Dataset START

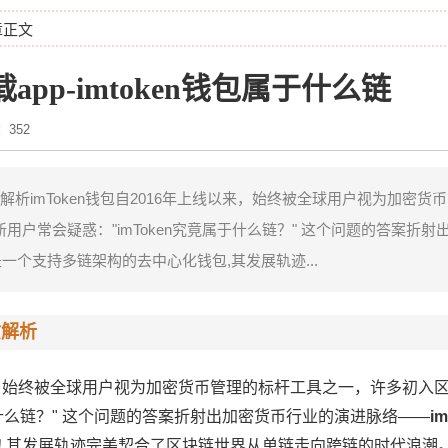
章正文
载app-imtoken钱包属于什么链
352
本质解析imToken钱包自2016年上线以来，始终被全球用户视为加密货
户常会疑惑："imToken究竟属于什么链？" 这个问题的答案折射
是一个支持多链架构的去中心化钱包,其发展轨迹...
质解析
线以来，始终被全球用户视为加密货币管理的标杆工具之一，许多初入
属于什么链？" 这个问题的答案折射出加密货币行业的演进脉络——
i
包
,其发展轨迹完美契合了区块链世界从单链走向跨链的时代浪潮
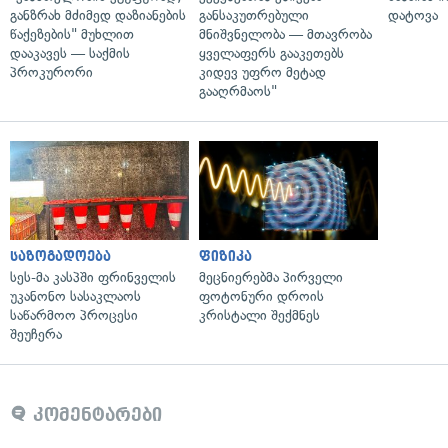
განზრახ მძიმედ დაზიანების
განსაკუთრებული
დატოვა
წაქეზების" მუხლით
მნიშვნელობა — მთავრობა
დააკავეს — საქმის
ყველაფერს გააკეთებს
პროკურორი
კიდევ უფრო მეტად
გააღრმაოს"
საზოგადოება
ფიზიკა
სეს-მა კასპში ფრინველის
მეცნიერებმა პირველი
უკანონო სასაკლაოს
ფოტონური დროის
საწარმოო პროცესი
კრისტალი შექმნეს
შეუჩერა
კომენტარები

Dataset END

**Problem details:** Could you set down exactly the lines from the one containing "საზოგადოება" through the last line of the records above, both included?

**Answer:**
საზოგადოება
ფიზიკა
სეს-მა კასპში ფრინველის
მეცნიერებმა პირველი
უკანონო სასაკლაოს
ფოტონური დროის
საწარმოო პროცესი
კრისტალი შექმნეს
შეუჩერა
კომენტარები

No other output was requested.